Dobrze się stało, iż właśnie na jego oczach działy się rzeczy, które, jak sądziliśmy, odeszły w Redłowie w głęboki niebyt. Otóż w 22 min - gdy szalikowcy Arki szczelnie wypełniający sektor pod zegarem nagle zainteresowali się tym, co dzieje się na ulicy Stryjskiej (tam mieli maszerować spóźnieni i zaprzyjaźnieni z Pogonią fani stołecznej Legii) - przyjezdni zaczęli rozmontowywać ogrodzenie w sektorach na przeciwległym łuku. I rozmontowali je dość gładko, po czym jawnie prowokowali konfrontację. Oczywiście służby ochroniarskie do niczego się nie przydały. Nigdy nie zrozumiemy, dlaczego dziennikarzom sprawdza się plecaki, a chuligani wnoszą race świetlne, którymi potem rzucają w funkcjonariuszy. Dużo więcej pożytku było z kilku rozsądnych dryblasów, którzy poskramiali zapędy przeskakujących płot fanów Arki. Przeskakiwali go również ci - jeden nawet popędził na wroga uzbrojony w chorągiewkę boczną - którzy wykupili droższe bilety na trybunę z obniżonym ogrodzeniem. Ostatecznie nie doszło do starcia, co jest drugim - po wyniku - sukcesem klubu. Z opóźnieniem wbiegli na obiekt policjanci, wjechała na bieżnię "sikawka". Zastanawiamy, się czy tak nie powinno być od początku? Prezydent Szczurek argumentował, że nie. - Nie można z góry zakładać irracjonalnych zachowań kibiców - mówił nie bez racji, aczkolwiek brakuje w tym konsekwencji. Przecież na początku sezonu - przed pucharowym meczem z Wisłą Kraków - właśnie Arka zamknęła obiekt dla kibiców Lechii, zakładając, że będą dymić. Przez to rozróby wybuchły poza stadionem.
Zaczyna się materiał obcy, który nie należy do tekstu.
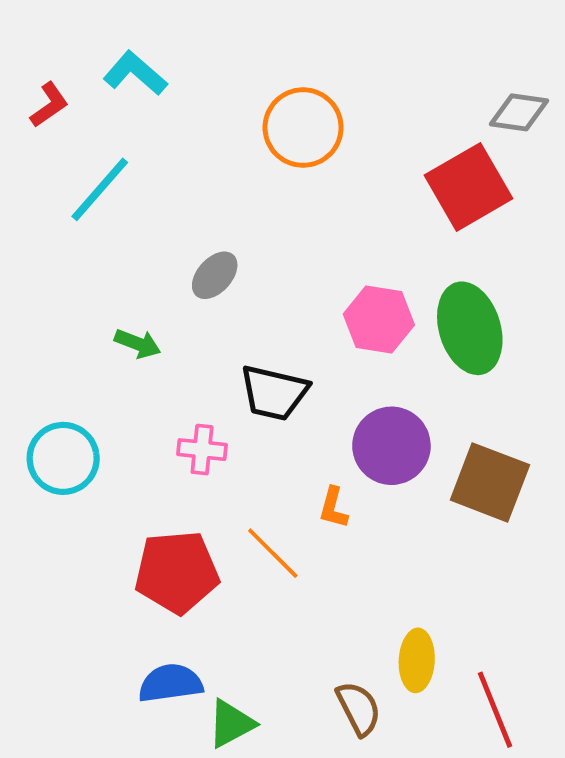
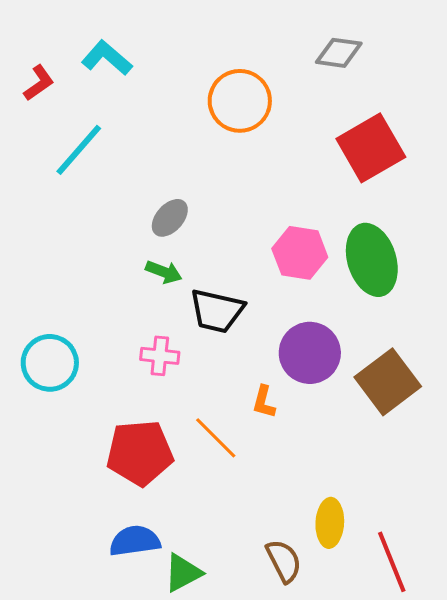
gray diamond: (519, 112) -> (339, 53), moved
green arrow: (138, 343) -> (164, 272), moved
brown square: (490, 482) -> (388, 382), turned 32

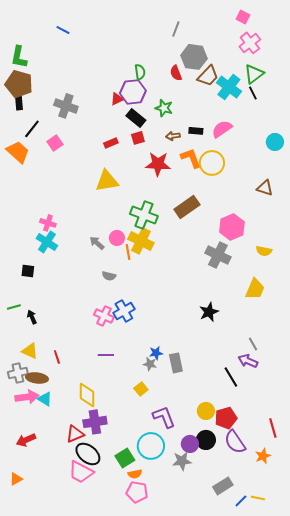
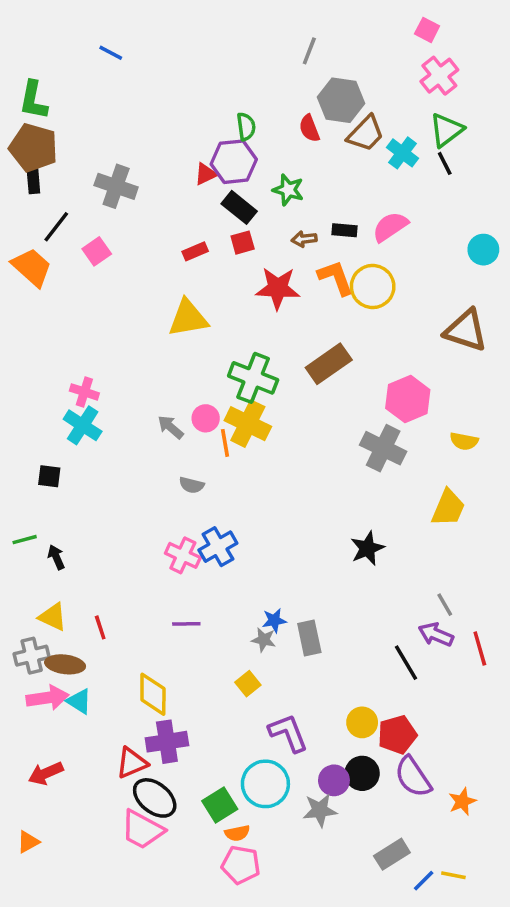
cyan cross: (229, 87) -> (402, 153), size x0.7
brown triangle: (265, 188) -> (466, 330), size x1.5
red line: (273, 428) -> (480, 649), moved

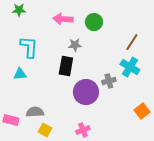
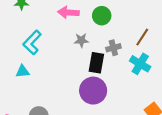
cyan L-shape: (29, 47) -> (32, 42), turned -140
black rectangle: (66, 66) -> (96, 63), moved
gray cross: (109, 81) -> (113, 48), moved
Temat do dyskusji na pewno jest. Dużo się trąbi o rosnącym poziomie rozgrywek ligowych, a często mija się to z prawdą. Tłumy walą na stadiony, gdy dochodzi do takich właśnie meczów - z udziałem markowych szyldów. Takie gry przyciągają również chuliganów. W połowie kwietnia III-ligowy szczyt Zagłębie Sosnowiec - Śląsk Wrocław oglądało 10 tysięcy ludzi niekoniecznie zachęconych obietnicą atrakcji czysto piłkarskich. W każdym razie Arka ma to szczęście, iż hitowe gry kończy korzystnymi rozstrzygnięciami. Dzięki temu szybko zapomnimy o głupkach ze Szczecina i słabym widowisku. Liczyło się zwycięstwo, próby dogryzienia szefom rywala (wypuszczenie kilku kur na boisko, transparent "Pogoń Ptaków", okrzyki "Ptakovia" etc.) oraz pirotechniczny show, w którym ścigały się obie zwaśnione strony. Po zmroku i we mgle, która spowiła stadion, efekty były wyjątkowe. Chociaż w tym miejscu przychodzi na myśl pytanie do PZPN - jaki sens miał nakaz gry w poniedziałek, na sam koniec długiego weekendu i dlaczego kluby posiadające oświetlenie muszą grać o 19.00? W I połowie, przynajmniej do 30 min, jupitery wcale nie są potrzebne. I owa jasność będzie się przecież wydłużać.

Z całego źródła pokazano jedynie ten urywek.